This one’s literally Bee-grade. A huge honeycomb suddenly erupts, the supposed comedy disrupts, practically every joke and gag is manically abrupt.
Truly to bee or not to bee is the question.
That’s Priyadarshan’s Bhagam Bhag in the director’s patented style of trouser-dropping humour and bone-breaking slapstick.
Like it or not, the effort keeps coming apart at the seams, discourtesy a caboodle of wacked-out characters, plus those clunky passages of dialogue yelled out at a volume guaranteed to shatter glass. Alas.

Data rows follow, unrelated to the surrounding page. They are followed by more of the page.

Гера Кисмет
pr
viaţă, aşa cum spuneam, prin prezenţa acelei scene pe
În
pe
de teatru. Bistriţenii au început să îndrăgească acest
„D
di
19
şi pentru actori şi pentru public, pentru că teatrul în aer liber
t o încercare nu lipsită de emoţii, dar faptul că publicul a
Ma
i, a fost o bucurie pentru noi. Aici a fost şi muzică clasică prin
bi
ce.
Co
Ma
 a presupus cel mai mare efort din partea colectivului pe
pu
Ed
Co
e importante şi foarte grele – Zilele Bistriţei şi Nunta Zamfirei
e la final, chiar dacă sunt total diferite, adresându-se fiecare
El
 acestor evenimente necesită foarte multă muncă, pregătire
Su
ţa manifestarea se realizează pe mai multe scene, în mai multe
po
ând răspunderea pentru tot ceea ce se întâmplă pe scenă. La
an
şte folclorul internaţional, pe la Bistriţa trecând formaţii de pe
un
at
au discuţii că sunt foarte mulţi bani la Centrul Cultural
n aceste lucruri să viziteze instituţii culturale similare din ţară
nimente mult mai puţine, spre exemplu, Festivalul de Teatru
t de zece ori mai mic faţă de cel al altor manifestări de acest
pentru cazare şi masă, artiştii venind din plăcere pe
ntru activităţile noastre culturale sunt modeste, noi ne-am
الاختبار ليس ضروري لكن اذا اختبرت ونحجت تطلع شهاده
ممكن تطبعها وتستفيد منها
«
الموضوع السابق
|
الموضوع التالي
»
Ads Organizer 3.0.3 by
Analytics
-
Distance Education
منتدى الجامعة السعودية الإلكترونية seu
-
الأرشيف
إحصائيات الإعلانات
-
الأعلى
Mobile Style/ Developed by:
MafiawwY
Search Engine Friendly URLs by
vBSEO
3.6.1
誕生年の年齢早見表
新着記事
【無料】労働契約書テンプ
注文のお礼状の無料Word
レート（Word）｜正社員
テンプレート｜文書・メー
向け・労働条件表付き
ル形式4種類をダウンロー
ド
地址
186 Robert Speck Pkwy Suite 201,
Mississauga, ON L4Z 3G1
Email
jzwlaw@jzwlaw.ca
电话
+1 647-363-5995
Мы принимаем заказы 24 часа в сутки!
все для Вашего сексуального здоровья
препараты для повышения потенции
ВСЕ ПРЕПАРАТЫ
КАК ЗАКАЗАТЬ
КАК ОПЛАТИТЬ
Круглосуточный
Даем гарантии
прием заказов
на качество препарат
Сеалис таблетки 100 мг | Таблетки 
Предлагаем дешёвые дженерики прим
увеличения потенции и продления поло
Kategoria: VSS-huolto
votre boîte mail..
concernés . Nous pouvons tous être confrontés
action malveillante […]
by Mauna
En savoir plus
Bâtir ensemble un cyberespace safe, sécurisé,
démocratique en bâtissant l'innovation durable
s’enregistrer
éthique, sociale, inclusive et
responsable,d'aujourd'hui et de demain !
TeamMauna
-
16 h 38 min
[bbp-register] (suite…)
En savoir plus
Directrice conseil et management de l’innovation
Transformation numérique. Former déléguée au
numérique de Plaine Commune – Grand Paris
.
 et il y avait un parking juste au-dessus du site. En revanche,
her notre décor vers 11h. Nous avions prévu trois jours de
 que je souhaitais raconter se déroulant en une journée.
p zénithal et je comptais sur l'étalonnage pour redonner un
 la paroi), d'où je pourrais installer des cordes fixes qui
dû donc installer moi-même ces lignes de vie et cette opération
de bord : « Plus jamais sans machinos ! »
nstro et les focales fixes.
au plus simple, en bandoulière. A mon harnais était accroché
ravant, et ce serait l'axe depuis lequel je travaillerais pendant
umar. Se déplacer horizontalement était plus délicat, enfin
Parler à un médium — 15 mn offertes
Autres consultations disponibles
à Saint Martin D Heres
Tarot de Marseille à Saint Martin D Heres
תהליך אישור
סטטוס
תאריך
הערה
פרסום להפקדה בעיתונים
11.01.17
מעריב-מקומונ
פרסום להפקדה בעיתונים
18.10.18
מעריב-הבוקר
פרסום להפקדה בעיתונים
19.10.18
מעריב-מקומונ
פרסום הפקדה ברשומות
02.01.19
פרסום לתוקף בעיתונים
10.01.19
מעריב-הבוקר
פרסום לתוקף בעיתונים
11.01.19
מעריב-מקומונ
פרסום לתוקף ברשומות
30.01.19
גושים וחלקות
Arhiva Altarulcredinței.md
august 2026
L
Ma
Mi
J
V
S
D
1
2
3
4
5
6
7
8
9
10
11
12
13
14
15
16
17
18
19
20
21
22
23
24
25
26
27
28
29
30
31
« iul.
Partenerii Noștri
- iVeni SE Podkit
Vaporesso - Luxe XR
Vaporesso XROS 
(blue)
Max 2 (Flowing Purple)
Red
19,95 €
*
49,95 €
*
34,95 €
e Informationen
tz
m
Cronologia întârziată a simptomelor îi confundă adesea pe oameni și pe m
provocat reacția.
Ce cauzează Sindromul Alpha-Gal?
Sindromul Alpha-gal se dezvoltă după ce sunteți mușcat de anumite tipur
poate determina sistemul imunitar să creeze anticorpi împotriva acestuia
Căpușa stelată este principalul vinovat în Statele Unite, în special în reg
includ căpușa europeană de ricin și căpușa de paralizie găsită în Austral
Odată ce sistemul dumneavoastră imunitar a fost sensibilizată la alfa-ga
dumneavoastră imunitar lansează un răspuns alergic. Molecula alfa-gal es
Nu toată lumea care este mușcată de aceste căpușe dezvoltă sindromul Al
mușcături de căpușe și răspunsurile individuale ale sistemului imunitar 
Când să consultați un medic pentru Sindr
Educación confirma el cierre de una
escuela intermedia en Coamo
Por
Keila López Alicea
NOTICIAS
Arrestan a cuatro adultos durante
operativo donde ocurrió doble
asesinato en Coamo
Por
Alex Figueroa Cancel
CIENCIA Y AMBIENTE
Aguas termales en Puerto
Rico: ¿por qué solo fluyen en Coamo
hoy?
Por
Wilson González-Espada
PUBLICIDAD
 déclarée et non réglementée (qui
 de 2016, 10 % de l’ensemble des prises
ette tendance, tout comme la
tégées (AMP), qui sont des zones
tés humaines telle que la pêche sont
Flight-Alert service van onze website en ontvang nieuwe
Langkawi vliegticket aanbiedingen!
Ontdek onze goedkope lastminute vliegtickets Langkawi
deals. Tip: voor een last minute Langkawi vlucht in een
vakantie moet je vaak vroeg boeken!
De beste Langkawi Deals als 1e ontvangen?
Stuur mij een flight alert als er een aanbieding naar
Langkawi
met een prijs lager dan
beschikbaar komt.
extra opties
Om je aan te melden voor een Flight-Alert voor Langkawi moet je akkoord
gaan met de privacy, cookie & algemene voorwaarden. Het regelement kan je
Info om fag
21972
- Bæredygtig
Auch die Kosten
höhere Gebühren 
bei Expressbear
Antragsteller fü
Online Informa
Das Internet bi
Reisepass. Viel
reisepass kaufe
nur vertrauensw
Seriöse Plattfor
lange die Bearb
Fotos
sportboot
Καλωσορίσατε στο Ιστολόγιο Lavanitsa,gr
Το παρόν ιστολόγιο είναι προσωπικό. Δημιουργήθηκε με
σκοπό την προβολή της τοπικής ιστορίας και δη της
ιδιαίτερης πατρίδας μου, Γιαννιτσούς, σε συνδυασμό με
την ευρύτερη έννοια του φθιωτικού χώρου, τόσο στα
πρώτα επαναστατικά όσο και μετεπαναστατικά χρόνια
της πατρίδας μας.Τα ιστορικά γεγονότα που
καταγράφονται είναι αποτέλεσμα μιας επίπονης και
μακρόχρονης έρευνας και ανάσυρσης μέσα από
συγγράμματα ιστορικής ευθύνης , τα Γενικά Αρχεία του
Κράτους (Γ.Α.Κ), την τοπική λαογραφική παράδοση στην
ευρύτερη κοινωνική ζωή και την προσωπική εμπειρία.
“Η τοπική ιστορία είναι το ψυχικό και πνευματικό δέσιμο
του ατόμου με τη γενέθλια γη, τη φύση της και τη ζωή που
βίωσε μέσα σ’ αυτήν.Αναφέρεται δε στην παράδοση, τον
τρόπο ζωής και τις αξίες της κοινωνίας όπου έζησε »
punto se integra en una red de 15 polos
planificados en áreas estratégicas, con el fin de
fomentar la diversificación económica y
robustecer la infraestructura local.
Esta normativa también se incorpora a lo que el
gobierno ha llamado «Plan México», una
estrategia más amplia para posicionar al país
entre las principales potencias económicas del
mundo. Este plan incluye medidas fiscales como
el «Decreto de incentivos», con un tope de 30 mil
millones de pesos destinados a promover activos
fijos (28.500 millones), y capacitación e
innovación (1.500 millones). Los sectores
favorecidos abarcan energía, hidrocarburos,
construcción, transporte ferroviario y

|Akshay Kumar, Govinda and Paresh Rawal in a still from Bhagam Bhag|
Do carry ear-plugs, then, to reduce the impact of the oddballs and odder belles from a travelling musical drama company.
Two of its pivotal players (Akshay Kumar-Govinda) have just driven the shivering-quivering heroine (one-dance wonder Tanushree Dutta) far away from the premises. Why, why?
Apparently, Quivering Kumri didn’t approve of their bouts of lewd heave-teasing. Sensible girl.
Now, a new leading lady has to be firmed since the company’s Saroj Khanesque shows are about to kick off in London, which incidentally looks suspiciously like Oxford town. Uh oh.
Nautch girl baliye, indeed. Next: a very zapped-out femme (Lara Dutta, woody) is located to play the abhinetri. So mercy be, the shows go on. Or do they?
Not really, since the master of ceremonies (Paresh Rawal) often runs off to the loo and is eye-boggled on being confronted with more crazies than in a mental zoo. Pooh.
Just for the record, there are drug mafia meanies (topped by the ageless Sharat Saxena, of course), a space cadet (Razzak Khan, ditto), a whiskyholic (Shakti Kapoor, egads), and a certain Mr Manubhai Gandhi who sets off double entendres about Munnabhai-style Gandhigiri.
To be sure, Neeraj Vohra must have created all these cliched chappies in his sleep. Bore snore.